Information supplied:

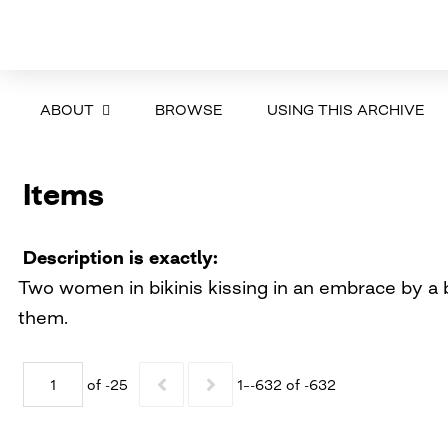
ABOUT
BROWSE
USING THIS ARCHIVE
Items
Description is exactly
Two women in bikinis kissing in an embrace by a b
them.
of -25
1–-632 of -632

Directions for this task: Copy out all the data exactly. The images should not appear in the copy.

Final answer:
ABOUT
BROWSE
USING THIS ARCHIVE
Items
Description is exactly
Two women in bikinis kissing in an embrace by a b
them.
of -25
1–-632 of -632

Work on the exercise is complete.